[Saved entries]
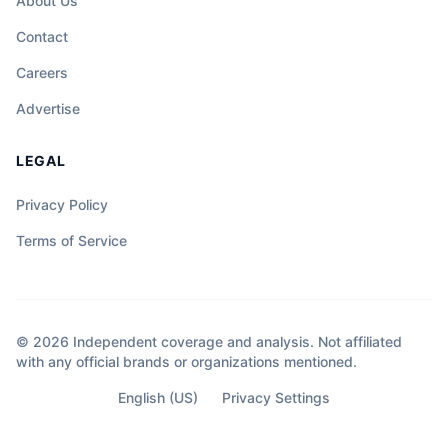
About Us
Contact
Careers
Advertise
LEGAL
Privacy Policy
Terms of Service
© 2026 Independent coverage and analysis. Not affiliated
with any official brands or organizations mentioned.
English (US)
Privacy Settings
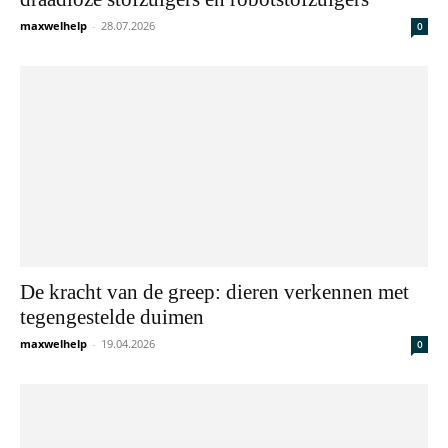
maxwelhelp
-
28.07.2026
0
De kracht van de greep: dieren verkennen met
tegengestelde duimen
maxwelhelp
-
19.04.2026
0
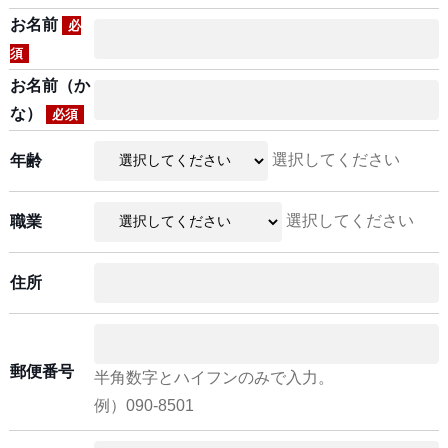
お名前
必
須
お名前（か
な）
必須
選択してください
年齢
選択してください
職業
住所
郵便番号
半角数字とハイフンのみで入力。
例）090-8501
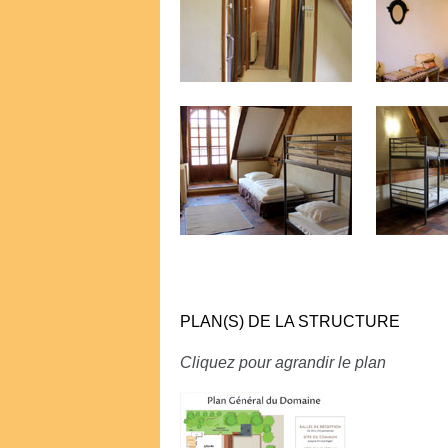
PLAN(S) DE LA STRUCTURE
Cliquez pour agrandir le plan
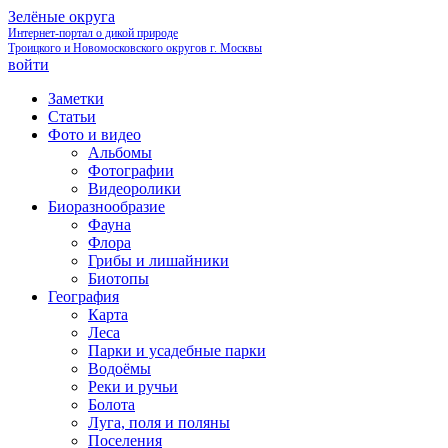
Зелёные округа
Интернет-портал о дикой природе
Троицкого и Новомосковского округов г. Москвы
войти
Заметки
Статьи
Фото и видео
Альбомы
Фотографии
Видеоролики
Биоразнообразие
Фауна
Флора
Грибы и лишайники
Биотопы
География
Карта
Леса
Парки и усадебные парки
Водоёмы
Реки и ручьи
Болота
Луга, поля и поляны
Поселения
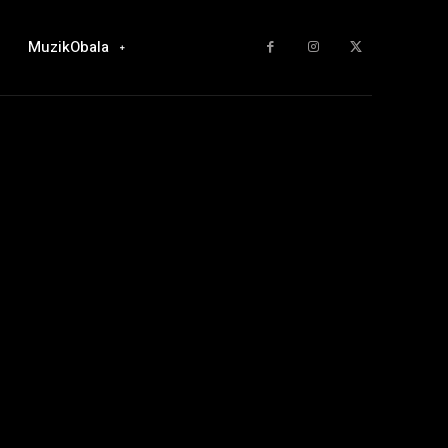
MuzikObala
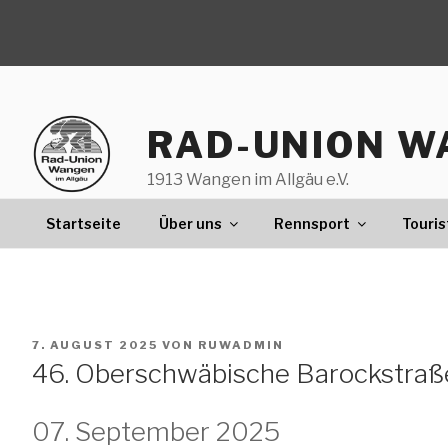
Zum
Inhalt
springen
RAD-UNION W
1913 Wangen im Allgäu e.V.
Startseite
Über uns
Rennsport
Touris
VERÖFFENTLICHT
7. AUGUST 2025
VON
RUWADMIN
AM
46. Oberschwäbische Barockstraß
07. September 2025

What you should do: Omit every picture, and please return the entries exactly from the first line through the line with "De kracht van de greep: dieren verkennen met", both included.

Answer space:
About Us
Contact
Careers
Advertise
LEGAL
Privacy Policy
Terms of Service
© 2026 Independent coverage and analysis. Not affiliated
with any official brands or organizations mentioned.
English (US)
Privacy Settings
maxwelhelp
-
28.07.2026
0
De kracht van de greep: dieren verkennen met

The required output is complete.